Can güvenliğinin yasalar tarafından sağlanamadığı algısı yerleştiğine göre; üniversitesinden Hâkim ve Savcılar Kurulu’na kadar tüm hukuk camiasının, biz nerede neyi yanlış yapıyoruz diye kendisini sorguladığını duyan var mı? İnsan hayatına son vermek 5-6 yıl hapis yatma ile cezalandırılıyorsa, orada ölen öldüğü ile kalmış demektir. Vücut bütünlüğü dokunulmazlığına saldırıda bulunan adliyeden hemen serbest kalıyorsa savunulan yaşam hakkı mıdır?
Ölümü hak edecek bir şey yapmadan, ölmeyi hak etmek... Hepimiz, suçluyu ödüllendiren hukuk anlayışıyla, birinin bizim için “ölmeyi hak etti” yargısına varacağı âna kadar, yaşamaya çalışıyoruz.
Yasaların yapıldığı yerde de; parti liderlerinin tek başına karar verip, iki dudağı arasından çıkan emirle vekil olmasına karar verdiği aynı yüzler hep vekil oluyor. Arada çevresi ve hatırı sayılır olanlar ya da “işini bilenler” de bu listelere “yeni yüz” olarak katılmıyor değil, aradan sıyrılıyorlar, haklarını yemeyelim!.. Ancak Milletin iradesi, birkaç parti liderinin iradesine göre şekilleniyor. Partilerin lideri değil de liderlerin partilerinin olduğu bir sistemi eleştiren bir vekil gördünüz mü?
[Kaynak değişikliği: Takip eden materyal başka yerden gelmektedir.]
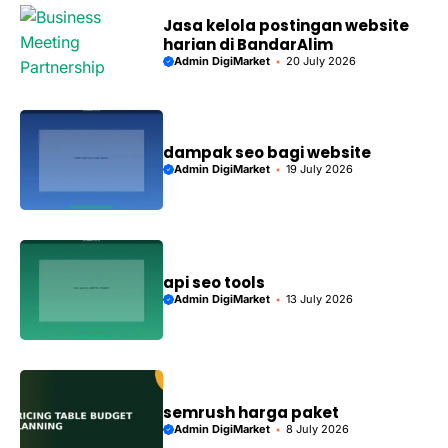
Jasa kelola postingan website
harian di BandarAlim
Admin DigiMarket
20 July 2026
dampak seo bagi website
Admin DigiMarket
19 July 2026
api seo tools
Admin DigiMarket
13 July 2026
semrush harga paket
Admin DigiMarket
8 July 2026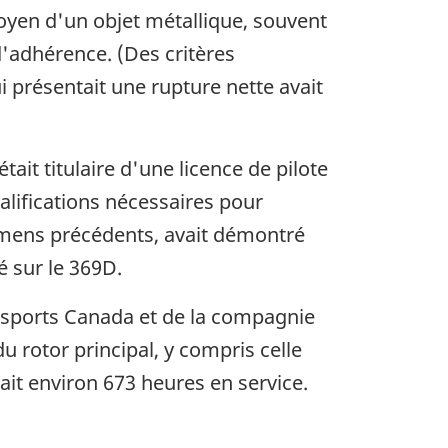
 moyen d'un objet métallique, souvent
d'adhérence. (Des critères
i présentait une rupture nette avait
était titulaire d'une licence de pilote
ualifications nécessaires pour
xamens précédents, avait démontré
é sur le 369D.
nsports Canada et de la compagnie
 rotor principal, y compris celle
ait environ 673 heures en service.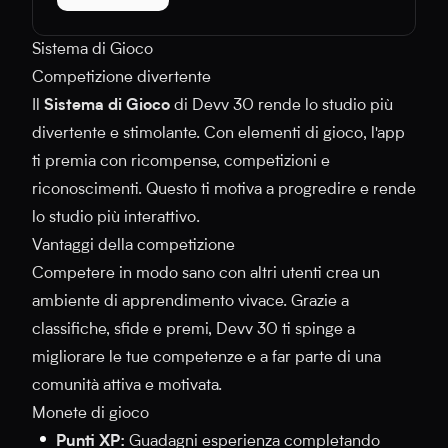
Sistema di Gioco
Competizione divertente
Il
Sistema di Gioco
di Devv 30 rende lo studio più
divertente e stimolante. Con elementi di gioco, l'app
ti premia con ricompense, competizioni e
riconoscimenti. Questo ti motiva a progredire e rende
lo studio più interattivo.
Vantaggi della competizione
Competere in modo sano con altri utenti crea un
ambiente di apprendimento vivace. Grazie a
classifiche, sfide e premi, Devv 30 ti spinge a
migliorare le tue competenze e a far parte di una
comunità attiva e motivata.
Monete di gioco
Punti XP:
Guadagni esperienza completando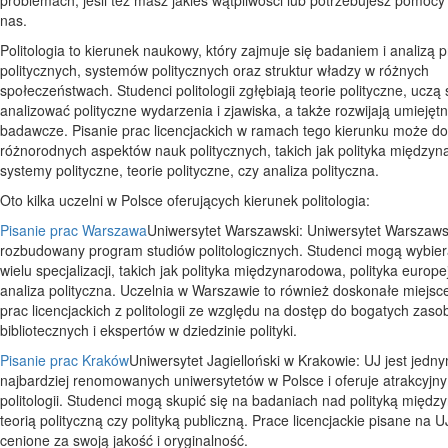
nas.
Politologia to kierunek naukowy, który zajmuje się badaniem i analizą
politycznych, systemów politycznych oraz struktur władzy w różnych
społeczeństwach. Studenci politologii zgłębiają teorie polityczne, uczą 
analizować polityczne wydarzenia i zjawiska, a także rozwijają umiejętn
badawcze. Pisanie prac licencjackich w ramach tego kierunku może do
różnorodnych aspektów nauk politycznych, takich jak polityka między
systemy polityczne, teorie polityczne, czy analiza polityczna.
Oto kilka uczelni w Polsce oferujących kierunek politologia:
Pisanie prac Warszawa
Uniwersytet Warszawski: Uniwersytet Warszawsk
rozbudowany program studiów politologicznych. Studenci mogą wybie
wielu specjalizacji, takich jak polityka międzynarodowa, polityka europe
analiza polityczna. Uczelnia w Warszawie to również doskonałe miejsc
prac licencjackich z politologii ze względu na dostęp do bogatych zas
bibliotecznych i ekspertów w dziedzinie polityki.
Pisanie prac Kraków
Uniwersytet Jagielloński w Krakowie: UJ jest jedn
najbardziej renomowanych uniwersytetów w Polsce i oferuje atrakcyjn
politologii. Studenci mogą skupić się na badaniach nad polityką międ
teorią polityczną czy polityką publiczną. Prace licencjackie pisane na U
cenione za swoją jakość i oryginalność.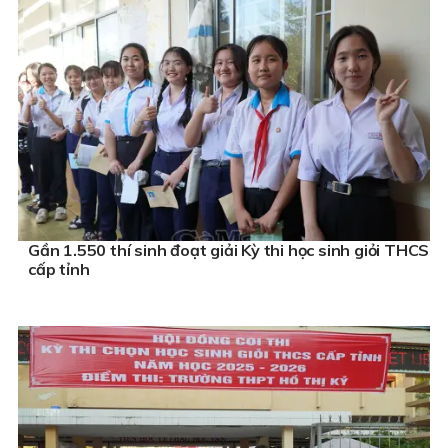
Gần 1.550 thí sinh đoạt giải Kỳ thi học sinh giỏi THCS
cấp tỉnh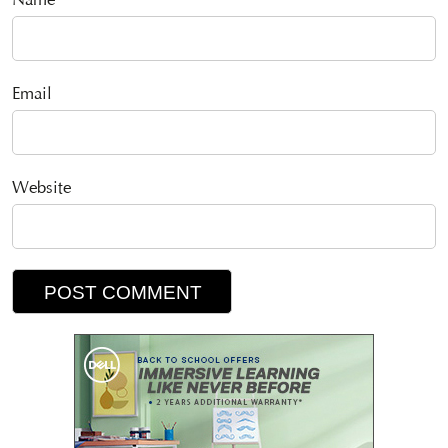
Name
Email
Website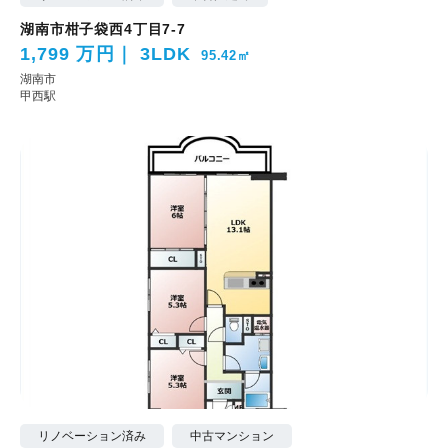
湖南市柑子袋西4丁目7-7
1,799 万円
3LDK
95.42㎡
湖南市
甲西駅
リノベーション済み
中古マンション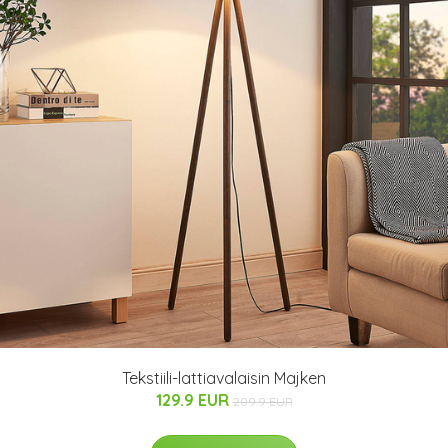
Tekstiili-lattiavalaisin Majken
129.9 EUR
209.9 EUR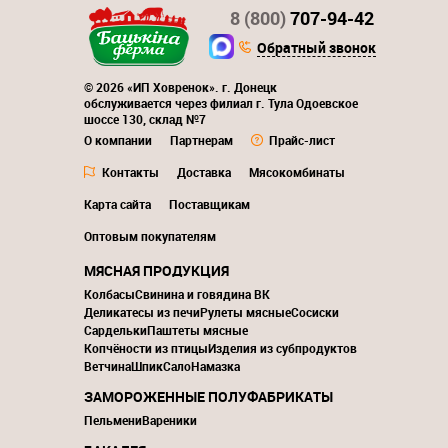
8 (800)
707-94-42
Обратный звонок
© 2026 «ИП Ховренок». г. Донецк
обслуживается через филиал г. Тула Одоевское
шоссе 130, склад №7
О компании
Партнерам
Прайс-лист
Контакты
Доставка
Мясокомбинаты
Карта сайта
Поставщикам
Оптовым покупателям
МЯСНАЯ ПРОДУКЦИЯ
Колбасы
Свинина и говядина ВК
Деликатесы из печи
Рулеты мясные
Сосиски
Сардельки
Паштеты мясные
Копчёности из птицы
Изделия из субпродуктов
Ветчина
Шпик
Сало
Намазка
ЗАМОРОЖЕННЫЕ ПОЛУФАБРИКАТЫ
Пельмени
Вареники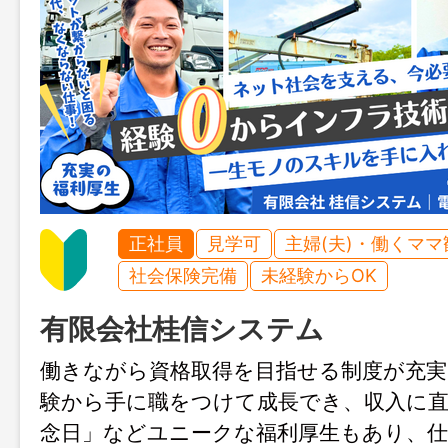
正社員
見学可
主婦(夫)・働くママ
社会保険完備
未経験からOK
有限会社桂信システム
働きながら資格取得を目指せる制度が充実
験から手に職をつけて成長でき、収入に直
念日」などユニークな福利厚生もあり、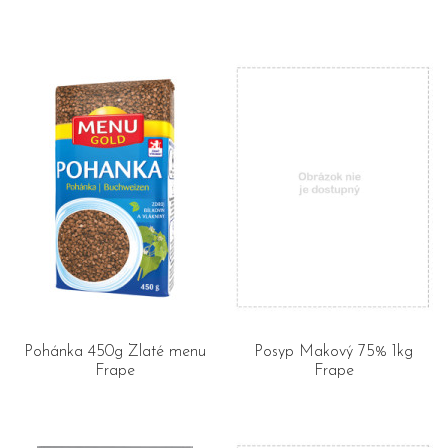
Pohánka 450g Zlaté menu
Posyp Makový 75% 1kg
Frape
Frape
Birkaç kişinin belirlediği isimlerle ortaya çıkan manzaraya millet iradesi dendiği bir yerde, yani Milletin iradesinin ipotek altına alındığı bir yerde kim şiddeti engellemeyi, adaletsizliği ortadan kaldırmayı, eğitimi iyileştirmeyi, nepotizmi, talanı engellemeyi düşünür?